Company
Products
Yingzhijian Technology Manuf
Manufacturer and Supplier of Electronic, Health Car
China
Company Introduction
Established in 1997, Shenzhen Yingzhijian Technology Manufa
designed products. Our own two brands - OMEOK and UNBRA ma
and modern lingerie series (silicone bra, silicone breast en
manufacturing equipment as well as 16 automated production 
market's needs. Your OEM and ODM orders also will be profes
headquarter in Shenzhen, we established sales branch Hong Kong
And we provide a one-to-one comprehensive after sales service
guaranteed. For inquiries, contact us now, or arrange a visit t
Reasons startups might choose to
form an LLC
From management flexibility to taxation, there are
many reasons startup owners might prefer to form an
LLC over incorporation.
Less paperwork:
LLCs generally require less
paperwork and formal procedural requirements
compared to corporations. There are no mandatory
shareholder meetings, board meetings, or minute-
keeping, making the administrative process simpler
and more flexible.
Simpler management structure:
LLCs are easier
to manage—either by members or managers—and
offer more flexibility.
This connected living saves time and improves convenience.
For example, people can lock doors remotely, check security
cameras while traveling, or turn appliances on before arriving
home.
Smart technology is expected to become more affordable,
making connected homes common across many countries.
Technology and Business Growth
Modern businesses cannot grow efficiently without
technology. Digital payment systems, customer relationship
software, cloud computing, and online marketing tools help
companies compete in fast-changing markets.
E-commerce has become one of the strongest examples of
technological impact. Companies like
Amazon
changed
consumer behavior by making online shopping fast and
___
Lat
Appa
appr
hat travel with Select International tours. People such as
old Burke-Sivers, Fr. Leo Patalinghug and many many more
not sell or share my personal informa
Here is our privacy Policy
___
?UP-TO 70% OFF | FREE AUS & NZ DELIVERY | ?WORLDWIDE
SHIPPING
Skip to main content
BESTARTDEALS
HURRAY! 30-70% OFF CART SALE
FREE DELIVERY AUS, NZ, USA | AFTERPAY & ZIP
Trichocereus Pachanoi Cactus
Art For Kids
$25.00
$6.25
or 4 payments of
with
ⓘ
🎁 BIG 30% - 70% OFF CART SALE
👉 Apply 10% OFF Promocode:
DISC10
___
**Task requirements:** Scan the listing above for the word "paperwork" and show each line where it is found.

**Problem solution:**
Less paperwork:
paperwork and formal procedural requirements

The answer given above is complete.